I had this particular scenario where I was not able to assert Splunk indexer behavior.
Retention period for a index is configured as 6 years.
I try to send some logs which are older than the configured retention period.
Some time the logs get into the index and some time it doesn't. (I run a simple search to find count of events)
(The log file did reach the indexer that part is tested. I find entries in metrics.log. )
What could be the reason for this intermittent behavior? Which stage does the filtering based on retention period takes place.
Will this old event also go through hot, warm and frozen states of a bucket ?
Any clarifications would be helpful.
Based on consistency of timestamp on your data, there may be cases where you get a very old timestamp, say Dec 2013, today (may be bug, wrong logging or timestamp parsing). A data bucket is frozen only when the latest event (highest timestamp) on the bucket is older than your retention period. If the old data was received recently it'll be stored in a bucket with latest event within retention period and will be roll to frozen. All Splunk queries/report dashboard will show the earliest timestamp on the index as Dec 2013, even though your retention is 1 year only.

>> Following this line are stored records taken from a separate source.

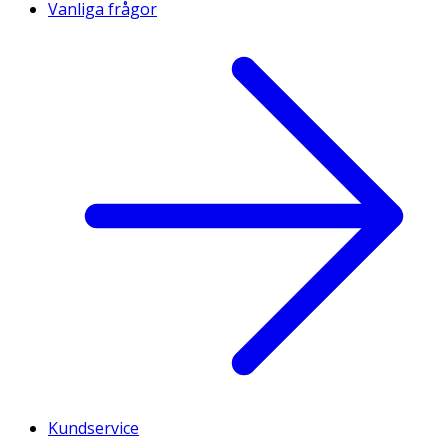
Vanliga frågor
Kundservice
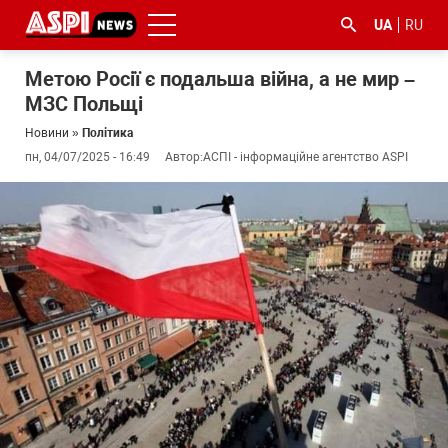
UA
RU
Метою Росії є подальша війна, а не мир –
МЗС Польщі
Новини
»
Політика
пн, 04/07/2025 - 16:49
Автор:
АСПІ - інформаційне агентство ASPI
#ООС
#боротьба
#ДФС
#Київ
#коронавірус
з
корупцією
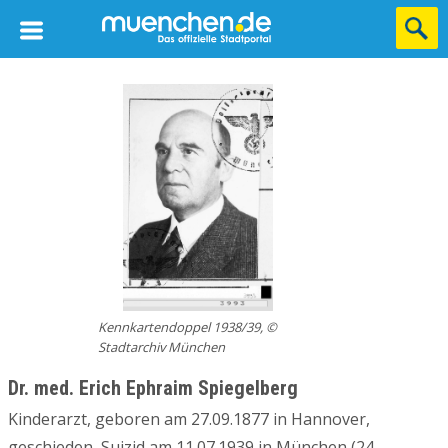
Kennkartendoppel 1938/39, ©
Stadtarchiv München
Dr. med. Erich Ephraim Spiegelberg
Kinderarzt, geboren am 27.09.1877 in Hannover,
geschieden, Suizid am 11.07.1939 in München (24.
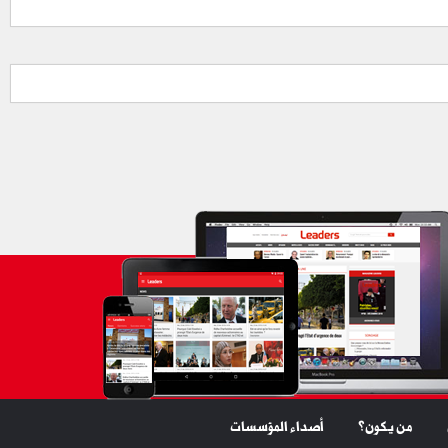
من يكون؟
أصداء المؤسسات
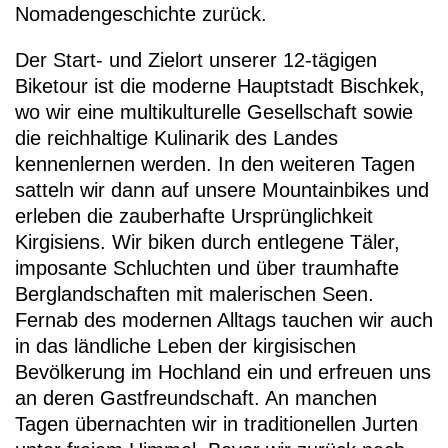
Nomadengeschichte zurück.
Der Start- und Zielort unserer 12-tägigen
Biketour ist die moderne Hauptstadt Bischkek,
wo wir eine multikulturelle Gesellschaft sowie
die reichhaltige Kulinarik des Landes
kennenlernen werden. In den weiteren Tagen
satteln wir dann auf unsere Mountainbikes und
erleben die zauberhafte Ursprünglichkeit
Kirgisiens. Wir biken durch entlegene Täler,
imposante Schluchten und über traumhafte
Berglandschaften mit malerischen Seen.
Fernab des modernen Alltags tauchen wir auch
in das ländliche Leben der kirgisischen
Bevölkerung im Hochland ein und erfreuen uns
an deren Gastfreundschaft. An manchen
Tagen übernachten wir in traditionellen Jurten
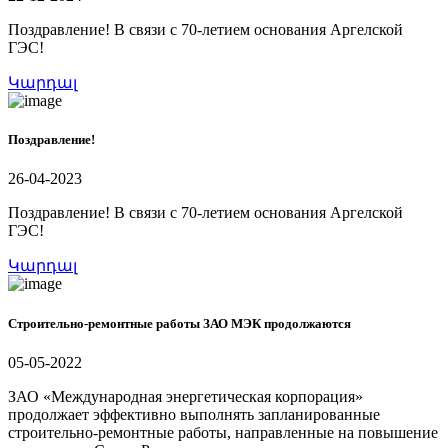
Поздравление! В связи с 70-летием основания Аргелской
ГЭС!
Կարդալ
Поздравление!
26-04-2023
Поздравление! В связи с 70-летием основания Аргелской
ГЭС!
Կարդալ
Строительно-ремонтные работы ЗАО МЭК продолжаются
05-05-2022
ЗАО «Международная энергетическая корпорация»
продолжает эффективно выполнять запланированные
строительно-ремонтные работы, направленные на повышение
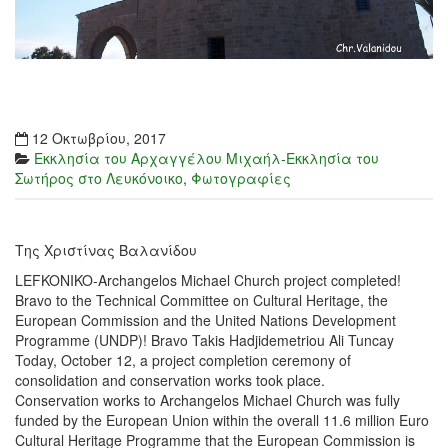
12 Οκτωβρίου, 2017
Εκκλησία του Αρχαγγέλου Μιχαήλ-Εκκλησία του
Σωτήρος στο Λευκόνοικο
,
Φωτογραφίες
Της Χριστίνας Βαλανίδου
LEFKONIKO-Archangelos Michael Church project completed!
Bravo to the Technical Committee on Cultural Heritage, the
European Commission and the United Nations Development
Programme (UNDP)! Bravo Takis Hadjidemetriou Ali Tuncay
Today, October 12, a project completion ceremony of
consolidation and conservation works took place.
Conservation works to Archangelos Michael Church was fully
funded by the European Union within the overall 11.6 million Euro
Cultural Heritage Programme that the European Commission is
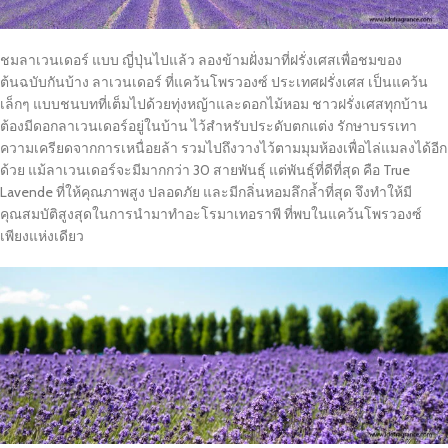
ชมลาเวนเดอร์ แบบ ญี่ปุ่นไปแล้ว ลองข้ามฝั่งมาที่ฝรั่งเศสเพื่อชมของ
ต้นฉบับกันบ้าง ลาเวนเดอร์ ที่แคว้นโพรวองซ์ ประเทศฝรั่งเศส เป็นแคว้น
เล็กๆ แบบชนบทที่เต็มไปด้วยทุ่งหญ้าและดอกไม้หอม ชาวฝรั่งเศสทุกบ้าน
ต้องมีดอกลาเวนเดอร์อยู่ในบ้าน ไว้สำหรับประดับตกแต่ง รักษาบรรเทา
ความเครียดจากการเหนื่อยล้า รวมไปถึงวางไว้ตามมุมห้องเพื่อไล่แมลงได้อีก
ด้วย แม้ลาเวนเดอร์จะมีมากกว่า 30 สายพันธุ์ แต่พันธุ์ที่ดีที่สุด คือ True
Lavende ที่ให้คุณภาพสูง ปลอดภัย และมีกลิ่นหอมลึกล้ำที่สุด จึงทำให้มี
คุณสมบัติสูงสุดในการนำมาทำอะโรมาเทอราพี ที่พบในแคว้นโพรวองซ์
เพียงแห่งเดียว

My suggestion would be to also enforce your data retention based on total index size (maxTotalDataSizeMB) along with retention period (frozenTimePeriodInSecs). This way you can start rolling data bucket to frozen before you run out of space. See this for more details.
have a look at this answer
let me know if this helps!
Thanks for the answer. But what I really hit was this.. Just now found this
Even with quarantined buckets I find some inconsistencies. Some time old data, older than quarantinePastSecs gets into ordinary hot bucket. May be someone from Splunk should clear this. There are some comments already to the accepted answer which are still not addressed.
@immortalraghavan how did you check that the event went to quarantine bucket or to normal hot bucket? If it's by search, the events in the quarantine bucket will still return in search when searching that given log.
Only reason it won't be searchable after logging is when the bucket gets frozen based on retention policy (either size based or time based).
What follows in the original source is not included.